A simple vista, la deportación voluntaria permite a la persona regresar a su país por decisión propia y sin una orden formal de expulsión, lo que en teoría deja la puerta abierta para volver a aplicar en el futuro. Pero, en la práctica, quienes la eligen lo hacen por agotamiento emocional y económico. Muchos pasan meses detenidos, sin acceso a asesoría legal efectiva, y pierden la fe en el sistema. “Ya no podía más. Preferí regresar viva que seguir esperando una respuesta que nunca llegaba”, declaró una migrante hondureña desde un centro de detención en Texas, citada por CNN.
Los abogados de inmigración advierten que este mecanismo, aunque legal, se está convirtiendo en un escape silencioso del sistema. “La gente no renuncia porque quiera, sino porque no ve justicia. Están cansados, endeudados, y emocionalmente rotos”, explicó un defensor público de Arizona. Organizaciones civiles han alertado que las demoras en las cortes migratorias —que suman más de 3.5 millones de casos pendientes, según el Transactional Records Access Clearinghouse (TRAC)— están empujando a miles a abandonar sus casos por agotamiento.
El problema también refleja una crisis estructural del sistema migratorio estadounidense.
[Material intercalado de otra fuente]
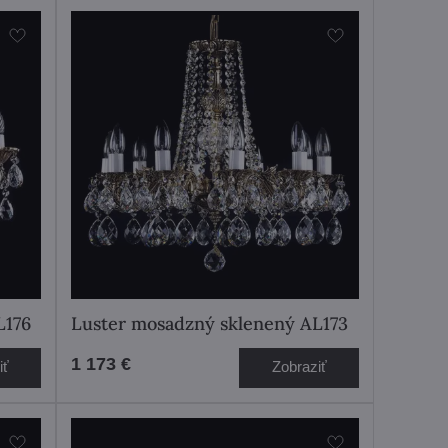
L176
Luster mosadzný sklenený AL173
1 173 €
iť
Zobraziť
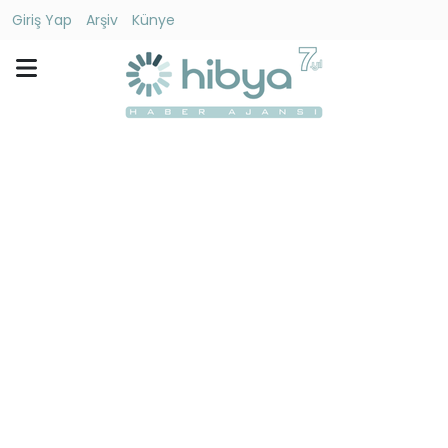
Giriş Yap
Arşiv
Künye
Ara
Gündem
Ekonomi
Dünya
Yaşam
Kültür
-
Sanat
Spor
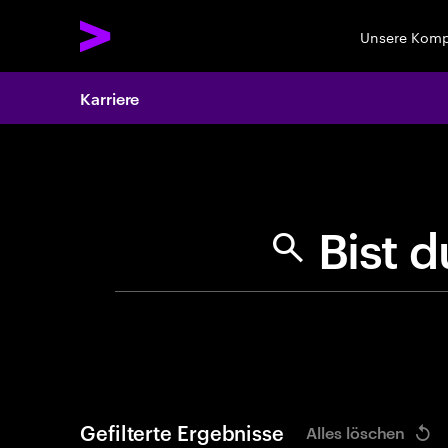
Unsere Kom
Karriere
Search 
B
i
Gefilterte Ergebnisse
Alles löschen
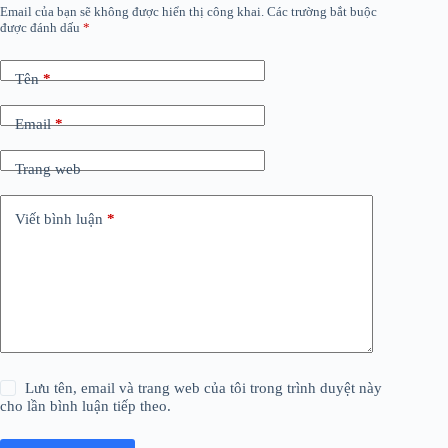
Email của bạn sẽ không được hiển thị công khai.
Các trường bắt buộc
được đánh dấu
*
Tên
*
Email
*
Trang web
Viết bình luận
*
Lưu tên, email và trang web của tôi trong trình duyệt này
cho lần bình luận tiếp theo.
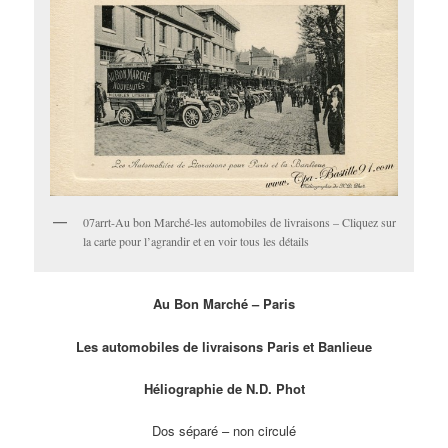
07arrt-Au bon Marché-les automobiles de livraisons – Cliquez sur
la carte pour l’agrandir et en voir tous les détails
Au Bon Marché – Paris
Les automobiles de livraisons Paris et Banlieue
Héliographie de N.D. Phot
Dos séparé – non circulé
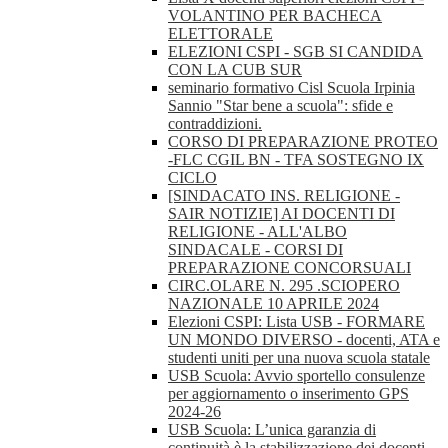
VOLANTINO PER BACHECA
ELETTORALE
ELEZIONI CSPI - SGB SI CANDIDA
CON LA CUB SUR
seminario formativo Cisl Scuola Irpinia
Sannio "Star bene a scuola": sfide e
contraddizioni.
CORSO DI PREPARAZIONE PROTEO
-FLC CGIL BN - TFA SOSTEGNO IX
CICLO
[SINDACATO INS. RELIGIONE -
SAIR NOTIZIE] AI DOCENTI DI
RELIGIONE - ALL'ALBO
SINDACALE - CORSI DI
PREPARAZIONE CONCORSUALI
CIRC.OLARE N. 295 .SCIOPERO
NAZIONALE 10 APRILE 2024
Elezioni CSPI: Lista USB - FORMARE
UN MONDO DIVERSO - docenti, ATA e
studenti uniti per una nuova scuola statale
USB Scuola: Avvio sportello consulenze
per aggiornamento o inserimento GPS
2024-26
USB Scuola: L’unica garanzia di
continuità è la stabilizzazione dei docenti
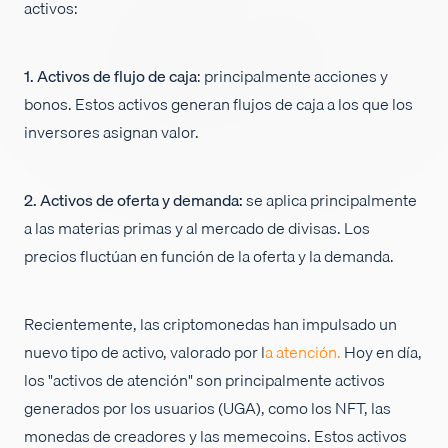
activos:
Empleos
1. Activos de flujo de caja
: principalmente acciones y
bonos. Estos activos generan flujos de caja a los que los
inversores asignan valor.
2. Activos de oferta y demanda:
se aplica principalmente
a las materias primas y al mercado de divisas. Los
precios fluctúan en función de la oferta y la demanda.
Recientemente, las criptomonedas han impulsado un
nuevo tipo de activo, valorado por l
a atención.
Hoy en día,
los "activos de atención" son principalmente activos
generados por los usuarios (UGA), como los NFT, las
monedas de creadores y las memecoins. Estos activos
En algunos estados, los juicios se fijan hasta para 2029 o 2030, y las audiencias pueden postergarse indefinidamente. Esto deja a los migrantes en una especie de limbo legal, sin poder trabajar ni regularizar su estatus. CNN detalla que, ante la falta de recursos, muchos optan por firmar acuerdos de salida antes que pasar más tiempo detenidos o sin certezas.
La deportación voluntaria no garantiza un regreso fácil. Quienes la solicitan deben costear su vuelo de vuelta, no pueden volver a Estados Unidos en años, y arrastran el estigma social y económico del “fracaso”. En países como Guatemala o El Salvador, algunos retornados afirman haber vendido todo para llegar al norte y ahora enfrentan de nuevo la pobreza o incluso las amenazas de violencia que los hicieron huir. “Uno vuelve con las manos vacías y con miedo de volver a intentarlo”, dijo un exsolicitante de asilo guatemalteco entrevistado por CNN.
Mientras tanto, defensores de derechos humanos instan al gobierno estadounidense a acelerar los procesos judiciales y garantizar apoyo legal antes de que más personas se vean forzadas a rendirse. Pero en un contexto de endurecimiento de políticas y sobrecarga institucional, las perspectivas no son alentadoras. Cada deportación voluntaria marca el fin de una historia de lucha y esperanza truncada. Y en ese silencio, EE. UU. pierde no solo migrantes, sino también vidas que alguna vez apostaron por integrarse y contribuir.